Stadtwerke MünchenBauabschnitt von Goethermie-Großprojekt abgeschlossen

Auf dem Gelände des Michaelibads in München entsteht eine Geothermie-Anlage.
(Bildquelle: Stadtwerke München)
Die Arbeiten an den acht Standrohrbohrungen des Geothermie-Projekts Michaelibad in München sind abgeschlossen und markieren den ersten zentralen Baufortschritt des Vorhabens. Wie die Stadtwerke München berichten, wurde dieser Meilenstein rund 16 Monate nach dem offiziellen Spatenstich erreicht.

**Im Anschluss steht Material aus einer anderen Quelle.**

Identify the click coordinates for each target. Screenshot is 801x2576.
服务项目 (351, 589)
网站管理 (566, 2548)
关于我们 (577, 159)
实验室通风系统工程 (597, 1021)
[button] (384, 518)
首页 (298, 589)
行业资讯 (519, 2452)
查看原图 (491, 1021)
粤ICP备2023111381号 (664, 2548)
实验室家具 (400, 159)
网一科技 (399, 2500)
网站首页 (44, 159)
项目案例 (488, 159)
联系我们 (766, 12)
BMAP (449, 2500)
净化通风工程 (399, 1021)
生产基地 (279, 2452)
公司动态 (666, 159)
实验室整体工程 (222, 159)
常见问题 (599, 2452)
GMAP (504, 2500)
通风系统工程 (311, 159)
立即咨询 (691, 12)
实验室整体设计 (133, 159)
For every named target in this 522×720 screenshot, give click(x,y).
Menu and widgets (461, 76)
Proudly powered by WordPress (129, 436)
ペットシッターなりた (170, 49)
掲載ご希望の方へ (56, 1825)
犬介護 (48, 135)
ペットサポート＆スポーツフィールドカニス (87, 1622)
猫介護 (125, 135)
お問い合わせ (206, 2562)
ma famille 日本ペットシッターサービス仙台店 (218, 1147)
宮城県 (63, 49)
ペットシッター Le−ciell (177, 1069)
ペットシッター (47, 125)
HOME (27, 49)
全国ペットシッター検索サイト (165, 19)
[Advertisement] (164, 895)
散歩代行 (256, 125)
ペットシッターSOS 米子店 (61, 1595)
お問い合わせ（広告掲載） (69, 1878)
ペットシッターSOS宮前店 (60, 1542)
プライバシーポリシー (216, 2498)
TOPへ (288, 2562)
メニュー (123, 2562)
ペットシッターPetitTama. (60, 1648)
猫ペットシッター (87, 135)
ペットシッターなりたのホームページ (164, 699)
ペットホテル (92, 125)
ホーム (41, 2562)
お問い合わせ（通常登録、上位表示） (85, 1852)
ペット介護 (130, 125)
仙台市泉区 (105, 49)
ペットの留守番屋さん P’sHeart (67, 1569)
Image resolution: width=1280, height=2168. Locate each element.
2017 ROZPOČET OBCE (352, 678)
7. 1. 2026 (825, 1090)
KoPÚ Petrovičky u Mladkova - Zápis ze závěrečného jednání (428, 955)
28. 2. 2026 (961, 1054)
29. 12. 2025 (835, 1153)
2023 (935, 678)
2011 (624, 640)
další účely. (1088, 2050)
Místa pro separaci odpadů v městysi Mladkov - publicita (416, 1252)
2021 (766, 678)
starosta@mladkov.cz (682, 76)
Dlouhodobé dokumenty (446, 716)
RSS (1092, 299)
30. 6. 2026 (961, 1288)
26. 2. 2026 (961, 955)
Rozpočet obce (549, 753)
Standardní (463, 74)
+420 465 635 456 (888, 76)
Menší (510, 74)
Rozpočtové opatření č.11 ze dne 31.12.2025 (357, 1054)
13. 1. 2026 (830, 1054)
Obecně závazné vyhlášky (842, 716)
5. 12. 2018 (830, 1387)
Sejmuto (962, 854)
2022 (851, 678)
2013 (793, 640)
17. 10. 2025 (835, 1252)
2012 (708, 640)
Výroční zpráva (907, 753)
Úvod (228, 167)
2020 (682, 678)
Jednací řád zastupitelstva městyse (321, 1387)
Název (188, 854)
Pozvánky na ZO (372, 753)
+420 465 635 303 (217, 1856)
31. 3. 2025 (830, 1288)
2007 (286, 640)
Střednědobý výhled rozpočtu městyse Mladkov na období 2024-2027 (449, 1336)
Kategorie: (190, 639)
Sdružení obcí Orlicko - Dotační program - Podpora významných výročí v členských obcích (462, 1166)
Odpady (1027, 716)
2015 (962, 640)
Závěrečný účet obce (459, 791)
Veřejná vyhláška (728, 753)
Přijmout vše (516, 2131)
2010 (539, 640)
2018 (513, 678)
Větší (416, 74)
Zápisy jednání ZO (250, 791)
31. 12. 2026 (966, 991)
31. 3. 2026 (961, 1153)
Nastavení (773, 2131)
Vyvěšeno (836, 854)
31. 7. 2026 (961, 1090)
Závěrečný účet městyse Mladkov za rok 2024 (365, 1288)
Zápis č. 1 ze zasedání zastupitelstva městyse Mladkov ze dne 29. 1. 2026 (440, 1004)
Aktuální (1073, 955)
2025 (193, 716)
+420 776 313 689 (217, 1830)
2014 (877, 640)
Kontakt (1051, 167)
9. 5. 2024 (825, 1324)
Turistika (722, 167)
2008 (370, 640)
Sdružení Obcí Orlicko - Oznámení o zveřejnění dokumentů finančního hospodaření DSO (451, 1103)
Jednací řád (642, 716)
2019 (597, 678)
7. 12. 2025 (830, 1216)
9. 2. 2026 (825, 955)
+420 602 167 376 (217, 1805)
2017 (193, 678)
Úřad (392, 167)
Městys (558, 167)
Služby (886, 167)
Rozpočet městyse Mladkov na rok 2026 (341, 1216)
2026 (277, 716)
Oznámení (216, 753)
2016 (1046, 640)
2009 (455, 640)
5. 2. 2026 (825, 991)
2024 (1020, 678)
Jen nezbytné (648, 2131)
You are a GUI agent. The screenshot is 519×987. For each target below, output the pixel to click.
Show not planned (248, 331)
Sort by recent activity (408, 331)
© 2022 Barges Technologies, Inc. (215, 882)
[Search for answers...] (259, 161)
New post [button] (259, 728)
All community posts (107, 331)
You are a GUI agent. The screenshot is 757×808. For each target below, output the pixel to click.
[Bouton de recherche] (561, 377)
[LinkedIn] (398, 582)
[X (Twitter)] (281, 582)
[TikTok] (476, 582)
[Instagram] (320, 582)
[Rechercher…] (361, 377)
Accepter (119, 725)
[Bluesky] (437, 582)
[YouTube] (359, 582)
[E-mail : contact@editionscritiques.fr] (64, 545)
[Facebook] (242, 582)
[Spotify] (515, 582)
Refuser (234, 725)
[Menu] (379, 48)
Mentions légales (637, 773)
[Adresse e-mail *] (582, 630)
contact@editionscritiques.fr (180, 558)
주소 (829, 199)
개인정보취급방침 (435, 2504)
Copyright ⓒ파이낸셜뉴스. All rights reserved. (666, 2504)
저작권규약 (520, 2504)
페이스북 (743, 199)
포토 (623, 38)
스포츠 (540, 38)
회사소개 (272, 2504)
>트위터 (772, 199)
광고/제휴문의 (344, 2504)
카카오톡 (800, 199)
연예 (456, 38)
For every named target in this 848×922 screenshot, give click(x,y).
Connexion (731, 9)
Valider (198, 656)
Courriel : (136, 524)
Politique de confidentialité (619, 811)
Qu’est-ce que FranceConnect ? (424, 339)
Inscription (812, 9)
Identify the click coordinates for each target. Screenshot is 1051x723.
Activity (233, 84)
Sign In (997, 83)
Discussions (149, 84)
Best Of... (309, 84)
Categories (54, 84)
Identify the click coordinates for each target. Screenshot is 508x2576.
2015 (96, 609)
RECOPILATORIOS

Auf dem Gelände des Michaelibads, einem öffentlichen Hallen- und Freibad der Stadtwerke München, entsteht eine Geothermie-Anlage mit einer geplanten Wärmeleistung von über 80 Megawatt. Ergänzt wird das System durch eine Großwärmepumpe mit 21 Megawatt Leistung. Ab dem Jahr 2033 soll die Anlage rund 75.000 Haushalte in München mit Wärme versorgen.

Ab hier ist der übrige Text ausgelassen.